Variation inherent makes the conceptions of context problematic..
In anthropology, pragmatics, sociohistorical psychology, sociolinguistics, and sociology, context is treated as
- part of the social construction of everyday life: people and their actions.
- a product of interactions of people or between a person objects (artifacts).
Erickson and Shultz (1981) argue that context is not given in the setting (e.g., at the dinner table) but in what people are doing with each other. From this perspective Gumperz (1986) argues people read contextualization cues, of pitch, stress, intonation, gesture, eye gaze, kinesics and proxemics as well as objects that accompany the words.
Bakhtin (1986) argues people speak/write with an “other” in mind and hear/read with the speaker/writer in mind. Here context is
- represented in the choices of lexical items and speech genres.

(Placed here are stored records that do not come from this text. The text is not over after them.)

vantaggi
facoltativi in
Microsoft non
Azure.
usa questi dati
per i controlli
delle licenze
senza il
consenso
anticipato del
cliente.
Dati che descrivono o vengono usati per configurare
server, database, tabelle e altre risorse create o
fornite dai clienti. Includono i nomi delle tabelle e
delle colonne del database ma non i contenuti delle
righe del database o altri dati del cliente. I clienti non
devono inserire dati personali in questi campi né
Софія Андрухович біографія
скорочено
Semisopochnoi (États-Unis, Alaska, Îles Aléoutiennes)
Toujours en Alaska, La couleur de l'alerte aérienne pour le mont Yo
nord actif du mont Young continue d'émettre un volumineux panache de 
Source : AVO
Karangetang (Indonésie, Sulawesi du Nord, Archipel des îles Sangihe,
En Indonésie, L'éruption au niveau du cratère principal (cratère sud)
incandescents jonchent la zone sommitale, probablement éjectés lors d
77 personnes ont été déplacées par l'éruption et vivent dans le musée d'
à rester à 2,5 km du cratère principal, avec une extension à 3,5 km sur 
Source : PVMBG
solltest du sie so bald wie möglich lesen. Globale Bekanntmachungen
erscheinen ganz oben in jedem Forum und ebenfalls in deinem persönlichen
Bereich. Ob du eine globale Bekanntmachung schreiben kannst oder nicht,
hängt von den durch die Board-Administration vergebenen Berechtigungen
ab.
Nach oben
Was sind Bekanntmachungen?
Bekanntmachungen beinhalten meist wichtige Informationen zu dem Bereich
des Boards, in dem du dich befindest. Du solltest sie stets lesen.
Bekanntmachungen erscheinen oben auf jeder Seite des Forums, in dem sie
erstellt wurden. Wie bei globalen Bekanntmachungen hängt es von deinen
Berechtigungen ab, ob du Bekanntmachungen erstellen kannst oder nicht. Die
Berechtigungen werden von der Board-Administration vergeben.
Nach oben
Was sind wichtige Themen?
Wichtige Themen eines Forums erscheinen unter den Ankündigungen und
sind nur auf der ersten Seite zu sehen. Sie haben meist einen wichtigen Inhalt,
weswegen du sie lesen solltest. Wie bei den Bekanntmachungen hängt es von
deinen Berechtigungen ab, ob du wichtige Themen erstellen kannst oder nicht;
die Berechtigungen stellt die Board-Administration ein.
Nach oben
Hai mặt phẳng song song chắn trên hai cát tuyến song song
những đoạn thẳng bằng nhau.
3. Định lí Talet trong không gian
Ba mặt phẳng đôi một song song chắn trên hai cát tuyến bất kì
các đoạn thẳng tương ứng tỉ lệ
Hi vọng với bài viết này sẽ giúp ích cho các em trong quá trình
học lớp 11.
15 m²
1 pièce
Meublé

Research from this perspective examines how people socially organize and interact moment-by-moment in and through languages in use. What counts as context is signaled in participants’ discourse and actions.
Then there’s intertextuality. It is recognized principally as linking one text to another; how texts relate across time and languages; representing concepts along with historical implications; reflected in juxtaposition of texts and in people’s everyday actions. From this perspective, context
- is both developing-in and brought-to the moment.
Golden (1988) argues it is important to understand how the theoretical position of the researcher inscribes a particular set of relationships from the outset. Studies distinguishing literacy as a set of skills or processes and as a sociocultural phenomena include contexts of:
- local, national and international study cohorts.
- how people learn and develop literacy practices and processes within a community, across time and events.
So, which is it?
Without an understanding of what each researcher or each reader of research understands context to be, the influence of context remains invisible. So next time you read, ask yourself “what is the author’s contextual context?” And when you write, ask yourself, “How can I make my definition of context clear?”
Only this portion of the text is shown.